Work to be completed
After locating the line that contains "que les vaya" in the data below, set down exactly that line and each one after it through the line that contains "مكتبة الخانجي", and nothing more.

Data shown
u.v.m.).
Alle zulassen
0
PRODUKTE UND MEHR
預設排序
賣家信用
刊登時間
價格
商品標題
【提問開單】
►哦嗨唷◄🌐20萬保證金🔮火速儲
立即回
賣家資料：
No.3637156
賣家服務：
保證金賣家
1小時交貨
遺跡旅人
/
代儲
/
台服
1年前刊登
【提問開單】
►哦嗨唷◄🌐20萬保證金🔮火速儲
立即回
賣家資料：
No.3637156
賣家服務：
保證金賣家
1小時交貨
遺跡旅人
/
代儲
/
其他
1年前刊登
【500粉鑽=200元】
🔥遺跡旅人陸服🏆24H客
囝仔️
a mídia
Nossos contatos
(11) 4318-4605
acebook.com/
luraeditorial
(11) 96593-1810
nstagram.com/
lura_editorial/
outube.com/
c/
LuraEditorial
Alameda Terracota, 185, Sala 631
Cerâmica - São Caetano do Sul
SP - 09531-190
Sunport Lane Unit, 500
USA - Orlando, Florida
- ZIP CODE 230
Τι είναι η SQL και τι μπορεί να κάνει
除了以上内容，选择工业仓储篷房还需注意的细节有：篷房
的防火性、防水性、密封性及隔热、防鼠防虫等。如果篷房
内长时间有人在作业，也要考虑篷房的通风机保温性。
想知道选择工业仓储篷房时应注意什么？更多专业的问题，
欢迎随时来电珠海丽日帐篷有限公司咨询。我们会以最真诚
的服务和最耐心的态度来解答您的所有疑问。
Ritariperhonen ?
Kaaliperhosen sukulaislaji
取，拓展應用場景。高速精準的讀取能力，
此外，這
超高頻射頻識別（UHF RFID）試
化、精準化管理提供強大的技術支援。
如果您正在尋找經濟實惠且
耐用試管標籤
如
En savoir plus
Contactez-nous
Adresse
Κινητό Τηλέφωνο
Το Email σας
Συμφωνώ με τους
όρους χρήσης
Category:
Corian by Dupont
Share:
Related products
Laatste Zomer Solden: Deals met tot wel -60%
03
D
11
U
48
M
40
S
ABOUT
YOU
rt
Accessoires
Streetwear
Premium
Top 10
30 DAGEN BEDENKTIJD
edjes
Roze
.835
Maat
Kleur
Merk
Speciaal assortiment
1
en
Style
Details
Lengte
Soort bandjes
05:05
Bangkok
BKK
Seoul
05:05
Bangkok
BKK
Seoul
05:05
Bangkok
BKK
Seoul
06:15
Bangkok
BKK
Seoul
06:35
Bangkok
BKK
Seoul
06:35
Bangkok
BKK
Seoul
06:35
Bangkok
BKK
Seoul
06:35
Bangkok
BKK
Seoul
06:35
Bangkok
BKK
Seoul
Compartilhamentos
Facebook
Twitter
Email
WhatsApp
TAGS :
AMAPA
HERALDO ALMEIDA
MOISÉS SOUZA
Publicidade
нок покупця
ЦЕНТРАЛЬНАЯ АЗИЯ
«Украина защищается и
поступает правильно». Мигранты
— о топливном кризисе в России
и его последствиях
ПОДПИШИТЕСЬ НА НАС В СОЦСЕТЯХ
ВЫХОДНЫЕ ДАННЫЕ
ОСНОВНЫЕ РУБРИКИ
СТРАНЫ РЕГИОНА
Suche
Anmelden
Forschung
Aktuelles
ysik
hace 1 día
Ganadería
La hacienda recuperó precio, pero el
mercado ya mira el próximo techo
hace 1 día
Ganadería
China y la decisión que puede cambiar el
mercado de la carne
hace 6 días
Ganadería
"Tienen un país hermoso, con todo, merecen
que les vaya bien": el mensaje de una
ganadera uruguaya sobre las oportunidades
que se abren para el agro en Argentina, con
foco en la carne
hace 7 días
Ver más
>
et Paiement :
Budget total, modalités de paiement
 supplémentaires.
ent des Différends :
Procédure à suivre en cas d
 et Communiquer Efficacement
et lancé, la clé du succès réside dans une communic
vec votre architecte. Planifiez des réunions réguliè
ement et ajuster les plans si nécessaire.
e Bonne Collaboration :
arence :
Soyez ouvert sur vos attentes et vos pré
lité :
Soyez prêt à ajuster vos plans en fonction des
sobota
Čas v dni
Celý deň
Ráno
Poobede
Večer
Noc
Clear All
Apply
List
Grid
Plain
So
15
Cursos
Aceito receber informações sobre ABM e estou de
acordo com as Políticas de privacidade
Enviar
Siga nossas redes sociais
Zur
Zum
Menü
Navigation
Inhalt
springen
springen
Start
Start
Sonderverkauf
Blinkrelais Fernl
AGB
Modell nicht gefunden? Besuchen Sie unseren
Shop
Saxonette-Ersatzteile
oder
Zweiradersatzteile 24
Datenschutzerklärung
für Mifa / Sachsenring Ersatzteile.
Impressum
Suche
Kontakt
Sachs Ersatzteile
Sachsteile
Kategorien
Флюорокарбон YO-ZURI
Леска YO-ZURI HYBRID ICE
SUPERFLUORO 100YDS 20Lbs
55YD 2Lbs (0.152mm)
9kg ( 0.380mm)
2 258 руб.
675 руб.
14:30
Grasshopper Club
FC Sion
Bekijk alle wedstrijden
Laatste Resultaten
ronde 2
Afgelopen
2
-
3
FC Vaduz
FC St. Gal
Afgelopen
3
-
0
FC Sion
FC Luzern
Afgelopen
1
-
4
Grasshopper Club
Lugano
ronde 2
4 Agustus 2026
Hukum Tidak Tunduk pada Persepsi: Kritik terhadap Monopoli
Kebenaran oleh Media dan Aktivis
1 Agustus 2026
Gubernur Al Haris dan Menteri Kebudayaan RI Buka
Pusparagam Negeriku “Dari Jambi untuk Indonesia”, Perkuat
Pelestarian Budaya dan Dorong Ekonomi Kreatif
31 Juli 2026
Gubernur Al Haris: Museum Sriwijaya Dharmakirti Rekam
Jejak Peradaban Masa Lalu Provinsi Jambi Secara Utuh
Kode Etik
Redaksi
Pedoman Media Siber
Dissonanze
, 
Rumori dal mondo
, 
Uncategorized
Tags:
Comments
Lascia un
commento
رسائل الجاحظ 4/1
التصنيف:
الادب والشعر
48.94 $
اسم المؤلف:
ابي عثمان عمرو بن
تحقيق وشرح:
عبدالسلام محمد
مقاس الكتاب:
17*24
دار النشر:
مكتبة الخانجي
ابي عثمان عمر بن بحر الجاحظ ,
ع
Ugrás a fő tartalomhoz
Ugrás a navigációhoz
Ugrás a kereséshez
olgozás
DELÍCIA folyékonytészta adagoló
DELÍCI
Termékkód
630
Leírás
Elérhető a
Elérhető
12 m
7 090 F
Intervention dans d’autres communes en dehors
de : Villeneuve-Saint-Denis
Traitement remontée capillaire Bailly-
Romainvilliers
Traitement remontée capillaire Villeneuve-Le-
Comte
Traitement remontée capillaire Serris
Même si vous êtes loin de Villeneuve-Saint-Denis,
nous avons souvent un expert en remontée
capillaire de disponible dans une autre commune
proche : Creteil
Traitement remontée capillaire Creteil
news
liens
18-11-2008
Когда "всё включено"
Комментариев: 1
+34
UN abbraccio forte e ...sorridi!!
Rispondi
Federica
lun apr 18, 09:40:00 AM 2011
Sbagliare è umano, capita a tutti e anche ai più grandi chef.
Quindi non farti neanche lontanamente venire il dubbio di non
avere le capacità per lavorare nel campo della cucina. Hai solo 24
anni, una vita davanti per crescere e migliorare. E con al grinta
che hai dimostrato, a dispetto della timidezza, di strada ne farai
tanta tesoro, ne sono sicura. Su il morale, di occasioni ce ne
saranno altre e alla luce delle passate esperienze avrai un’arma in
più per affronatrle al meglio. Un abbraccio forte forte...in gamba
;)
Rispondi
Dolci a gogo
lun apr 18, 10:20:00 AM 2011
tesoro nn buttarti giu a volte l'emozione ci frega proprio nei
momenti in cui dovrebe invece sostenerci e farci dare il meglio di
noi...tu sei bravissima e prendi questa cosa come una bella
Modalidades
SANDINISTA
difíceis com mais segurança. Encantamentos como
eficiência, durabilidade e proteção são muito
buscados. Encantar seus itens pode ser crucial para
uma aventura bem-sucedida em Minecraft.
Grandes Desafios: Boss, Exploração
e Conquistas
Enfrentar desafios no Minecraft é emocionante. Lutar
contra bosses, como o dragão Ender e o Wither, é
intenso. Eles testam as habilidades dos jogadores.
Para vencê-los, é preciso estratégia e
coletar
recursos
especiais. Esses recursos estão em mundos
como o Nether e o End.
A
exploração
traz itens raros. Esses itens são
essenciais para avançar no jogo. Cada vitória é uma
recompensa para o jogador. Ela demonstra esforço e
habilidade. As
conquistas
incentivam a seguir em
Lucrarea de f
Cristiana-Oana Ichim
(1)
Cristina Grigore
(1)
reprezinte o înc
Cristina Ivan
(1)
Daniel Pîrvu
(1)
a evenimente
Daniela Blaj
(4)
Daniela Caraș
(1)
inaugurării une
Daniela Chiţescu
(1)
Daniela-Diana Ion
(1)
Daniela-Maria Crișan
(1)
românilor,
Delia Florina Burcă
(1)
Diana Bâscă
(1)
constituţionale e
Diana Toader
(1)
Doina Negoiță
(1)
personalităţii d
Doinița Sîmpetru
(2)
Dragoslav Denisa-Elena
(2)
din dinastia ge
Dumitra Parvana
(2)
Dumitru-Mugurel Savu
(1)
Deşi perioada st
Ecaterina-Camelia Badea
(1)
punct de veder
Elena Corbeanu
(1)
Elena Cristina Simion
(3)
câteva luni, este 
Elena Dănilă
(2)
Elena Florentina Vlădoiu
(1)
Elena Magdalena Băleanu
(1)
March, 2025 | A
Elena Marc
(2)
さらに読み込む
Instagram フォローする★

Problem solution
que les vaya bien": el mensaje de una
ganadera uruguaya sobre las oportunidades
que se abren para el agro en Argentina, con
foco en la carne
hace 7 días
Ver más
>
et Paiement :
Budget total, modalités de paiement
 supplémentaires.
ent des Différends :
Procédure à suivre en cas d
 et Communiquer Efficacement
et lancé, la clé du succès réside dans une communic
vec votre architecte. Planifiez des réunions réguliè
ement et ajuster les plans si nécessaire.
e Bonne Collaboration :
arence :
Soyez ouvert sur vos attentes et vos pré
lité :
Soyez prêt à ajuster vos plans en fonction des
sobota
Čas v dni
Celý deň
Ráno
Poobede
Večer
Noc
Clear All
Apply
List
Grid
Plain
So
15
Cursos
Aceito receber informações sobre ABM e estou de
acordo com as Políticas de privacidade
Enviar
Siga nossas redes sociais
Zur
Zum
Menü
Navigation
Inhalt
springen
springen
Start
Start
Sonderverkauf
Blinkrelais Fernl
AGB
Modell nicht gefunden? Besuchen Sie unseren
Shop
Saxonette-Ersatzteile
oder
Zweiradersatzteile 24
Datenschutzerklärung
für Mifa / Sachsenring Ersatzteile.
Impressum
Suche
Kontakt
Sachs Ersatzteile
Sachsteile
Kategorien
Флюорокарбон YO-ZURI
Леска YO-ZURI HYBRID ICE
SUPERFLUORO 100YDS 20Lbs
55YD 2Lbs (0.152mm)
9kg ( 0.380mm)
2 258 руб.
675 руб.
14:30
Grasshopper Club
FC Sion
Bekijk alle wedstrijden
Laatste Resultaten
ronde 2
Afgelopen
2
-
3
FC Vaduz
FC St. Gal
Afgelopen
3
-
0
FC Sion
FC Luzern
Afgelopen
1
-
4
Grasshopper Club
Lugano
ronde 2
4 Agustus 2026
Hukum Tidak Tunduk pada Persepsi: Kritik terhadap Monopoli
Kebenaran oleh Media dan Aktivis
1 Agustus 2026
Gubernur Al Haris dan Menteri Kebudayaan RI Buka
Pusparagam Negeriku “Dari Jambi untuk Indonesia”, Perkuat
Pelestarian Budaya dan Dorong Ekonomi Kreatif
31 Juli 2026
Gubernur Al Haris: Museum Sriwijaya Dharmakirti Rekam
Jejak Peradaban Masa Lalu Provinsi Jambi Secara Utuh
Kode Etik
Redaksi
Pedoman Media Siber
Dissonanze
, 
Rumori dal mondo
, 
Uncategorized
Tags:
Comments
Lascia un
commento
رسائل الجاحظ 4/1
التصنيف:
الادب والشعر
48.94 $
اسم المؤلف:
ابي عثمان عمرو بن
تحقيق وشرح:
عبدالسلام محمد
مقاس الكتاب:
17*24
دار النشر:
مكتبة الخانجي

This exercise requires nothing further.